A useful caveat: the function typically recommends 20+ experts for
realistic targets, well above Lynn's rule-of-thumb minimum of 6 — worth
flagging in study protocols and grant applications.

### Multi-dimensional / subscale analysis

For instruments structured into subscales (e.g., a depression scale
with cognitive, somatic, and behavioral domains), `content_validity()`
now accepts a `subscale` argument that maps items to subscales and
computes scale-level indices per subscale in addition to the overall
scale.

```{r}
# Treat items 1-5 as subscale "Cognitive" and 6-10 as "Somatic"
result_multi <- content_validity(
  cvi_example,
  subscale = c(rep("Cognitive", 5), rep("Somatic", 5))
)
result_multi$subscales
```

The items data frame also carries the subscale assignment, which makes
it easy to filter or facet downstream analyses.

### Visualization

`plot.content_validity()` produces a scatter of I-CVI against an
agreement index (modified kappa by default; choose `gwet_ac1`,
`gwet_ac2`, or `aiken_v` via `y_index`). Reference lines mark the
adequacy region and items outside it are highlighted in red and
labeled.

```{r, fig.width = 6, fig.height = 4}
plot(result_multi, y_index = "gwet_ac2")
```

By default, items are flagged ("Below I-CVI or AC2 threshold") if they
fail *either* criterion. This is the conservative "needs any review"
default.
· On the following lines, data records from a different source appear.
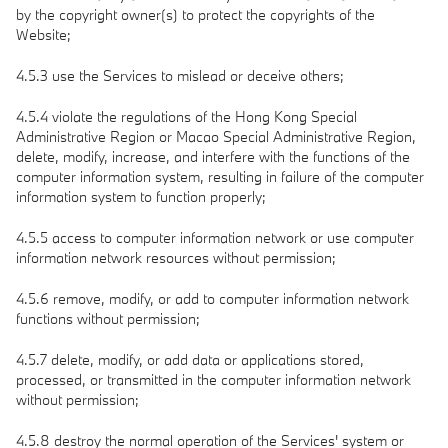
by the copyright owner(s) to protect the copyrights of the
Website;
4.5.3 use the Services to mislead or deceive others;
4.5.4 violate the regulations of the Hong Kong Special
Administrative Region or Macao Special Administrative Region,
delete, modify, increase, and interfere with the functions of the
computer information system, resulting in failure of the computer
information system to function properly;
4.5.5 access to computer information network or use computer
information network resources without permission;
4.5.6 remove, modify, or add to computer information network
functions without permission;
4.5.7 delete, modify, or add data or applications stored,
processed, or transmitted in the computer information network
without permission;
4.5.8 destroy the normal operation of the Services' system or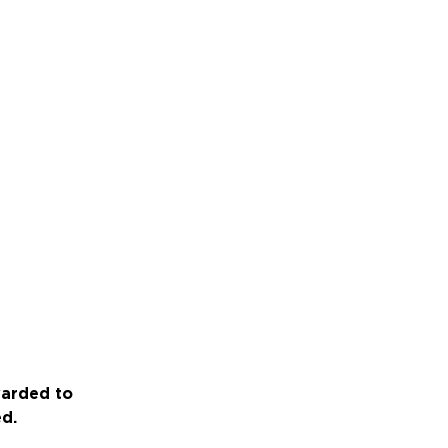
warded to
ed.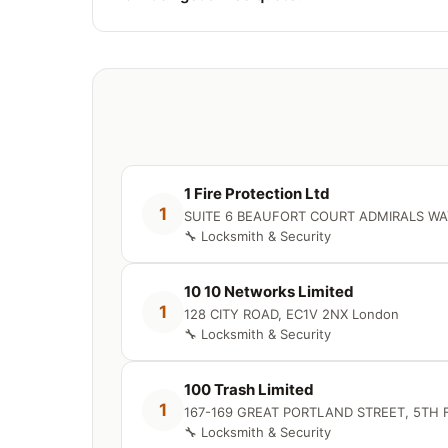
1 Fire Protection Ltd
1
SUITE 6 BEAUFORT COURT ADMIRALS WA
🔧 Locksmith & Security
10 10 Networks Limited
1
128 CITY ROAD, EC1V 2NX London
🔧 Locksmith & Security
100 Trash Limited
1
167-169 GREAT PORTLAND STREET, 5TH 
🔧 Locksmith & Security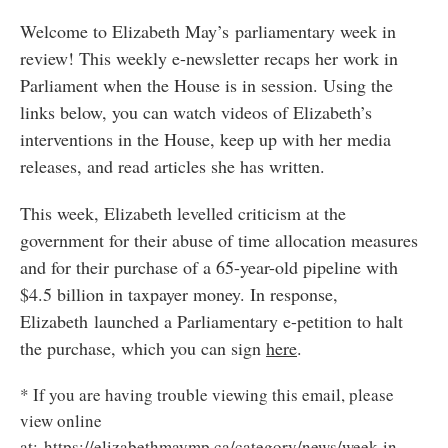
Welcome to Elizabeth May’s parliamentary week in
review! This weekly e-newsletter recaps her work in
Parliament when the House is in session. Using the
links below, you can watch videos of Elizabeth’s
interventions in the House, keep up with her media
releases, and read articles she has written.
This week, Elizabeth levelled criticism at the
government for their abuse of time allocation measures
and for their purchase of a 65-year-old pipeline with
$4.5 billion in taxpayer money. In response,
Elizabeth launched a Parliamentary e-petition to halt
the purchase, which you can sign
here
.
* If you are having trouble viewing this email, please
view online
at:
https://elizabethmaymp.ca/category/news/week-in-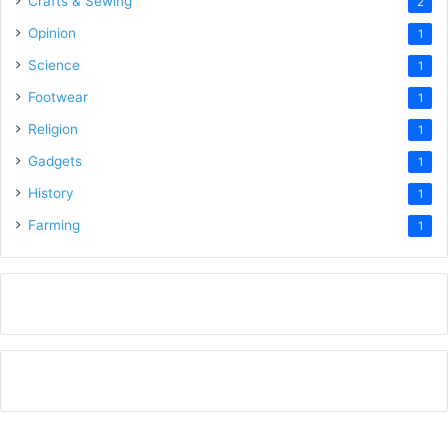
Crafts & Sewing
2
Opinion
1
Science
1
Footwear
1
Religion
1
Gadgets
1
History
1
Farming
1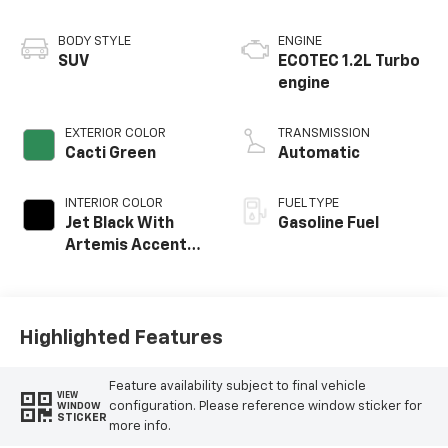
BODY STYLE
ENGINE
SUV
ECOTEC 1.2L Turbo
engine
EXTERIOR COLOR
TRANSMISSION
Cacti Green
Automatic
INTERIOR COLOR
FUEL TYPE
Jet Black With
Gasoline Fuel
Artemis Accents,
Evotex Seat Trim
Highlighted Features
Feature availability subject to final vehicle
VIEW
configuration. Please reference window sticker for
WINDOW
STICKER
more info.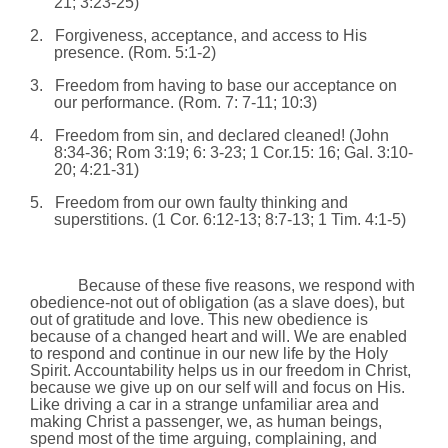
21;
3:23
-25)
2.
Forgiveness, acceptance, and access to His
presence. (
Rom.
5:1-2)
3.
Freedom from having to base our acceptance on
our performance. (
Rom.
7: 7-11; 10:3)
4.
Freedom from sin, and declared cleaned! (John
8:34-36; Rom
3:19
; 6: 3-23;
1 Cor.15: 16; Gal.
3:10
-
20;
4:21
-31)
5.
Freedom from our own faulty thinking and
superstitions. (1 Cor. 6:12-13; 8:7-13; 1 Tim. 4:1-5)
Because of these five reasons, we respond with
obedience-not out of obligation (as a slave does), but
out of gratitude and love. This new obedience is
because of a changed heart and will. We are enabled
to respond and continue in our new life by the Holy
Spirit. Accountability helps us in our freedom in Christ,
because we give up on our self will and focus on His.
Like driving a car in a strange unfamiliar area and
making Christ a passenger, we, as human beings,
spend most of the time arguing, complaining, and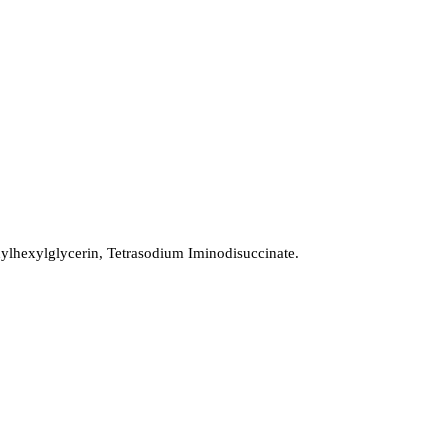
lhexylglycerin, Tetrasodium Iminodisuccinate.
When the plot is presenting one index specifically, you may
prefer to flag only items that fail on that axis:

```{r, fig.width = 6, fig.height = 4}
# Flag only items below the AC2 threshold (ignores I-CVI verdict)
plot(result_multi, y_index = "gwet_ac2", flag_logic = "y_index")

# Flag only items below the I-CVI threshold (ignores AC2 verdict)
plot(result_multi, y_index = "gwet_ac2", flag_logic = "icvi")
```

The legend always names the criterion that drives the flag, so the
plot stays unambiguous about why an item is highlighted.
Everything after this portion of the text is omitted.